[[ Data section open ]]
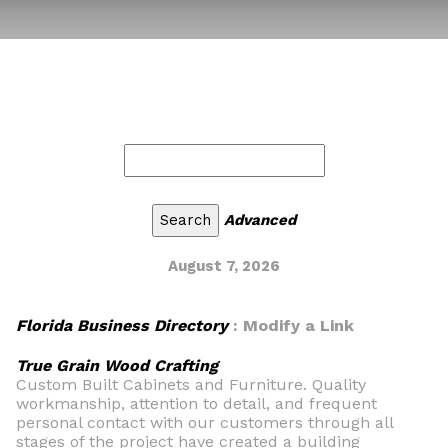
Advanced
August 7, 2026
Florida Business Directory
: Modify a Link
True Grain Wood Crafting
Custom Built Cabinets and Furniture. Quality
workmanship, attention to detail, and frequent
personal contact with our customers through all
stages of the project have created a building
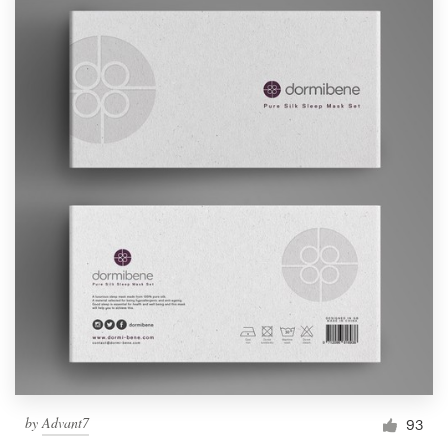
by
Advant7
93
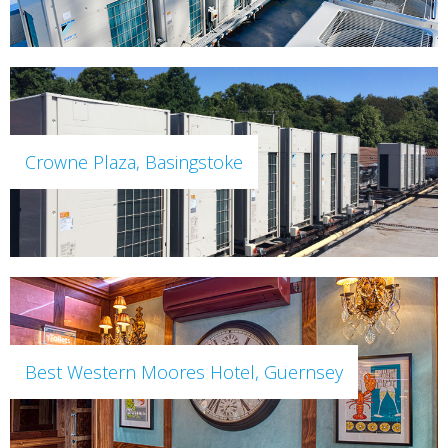
Crowne Plaza, Basingstoke
Best Western Moores Hotel, Guernsey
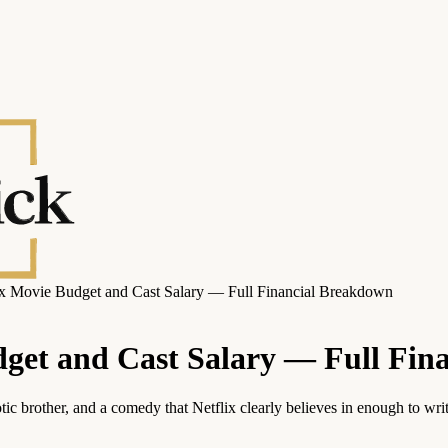
lix Movie Budget and Cast Salary — Full Financial Breakdown
udget and Cast Salary — Full Fi
c brother, and a comedy that Netflix clearly believes in enough to wri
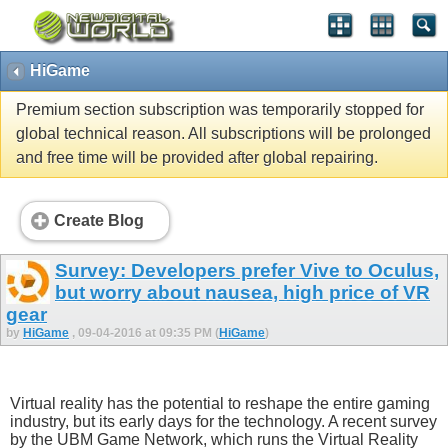
HiGame
Premium section subscription was temporarily stopped for
global technical reason. All subscriptions will be prolonged
and free time will be provided after global repairing.
Create Blog
Survey: Developers prefer Vive to Oculus,
but worry about nausea, high price of VR
gear
by
HiGame
, 09-04-2016 at 09:35 PM (
HiGame
)
Virtual reality has the potential to reshape the entire gaming
industry, but its early days for the technology. A recent survey
by the UBM Game Network, which runs the Virtual Reality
[[ Data section closed ]]
#### [Exercise description]
Without the pictures, write out the entire listing exactly.

#### [Answer space]
Advanced
August 7, 2026
Florida Business Directory
: Modify a Link
True Grain Wood Crafting
Custom Built Cabinets and Furniture. Quality
workmanship, attention to detail, and frequent
personal contact with our customers through all
stages of the project have created a building
by
Advant7
93
Crowne Plaza, Basingstoke
Best Western Moores Hotel, Guernsey
lix Movie Budget and Cast Salary — Full Financial Breakdown
udget and Cast Salary — Full Fi
c brother, and a comedy that Netflix clearly believes in enough to wri
HiGame
Premium section subscription was temporarily stopped for
global technical reason. All subscriptions will be prolonged
and free time will be provided after global repairing.
Create Blog
Survey: Developers prefer Vive to Oculus,
but worry about nausea, high price of VR
gear
by
HiGame
, 09-04-2016 at 09:35 PM (
HiGame
)
Virtual reality has the potential to reshape the entire gaming
industry, but its early days for the technology. A recent survey
by the UBM Game Network, which runs the Virtual Reality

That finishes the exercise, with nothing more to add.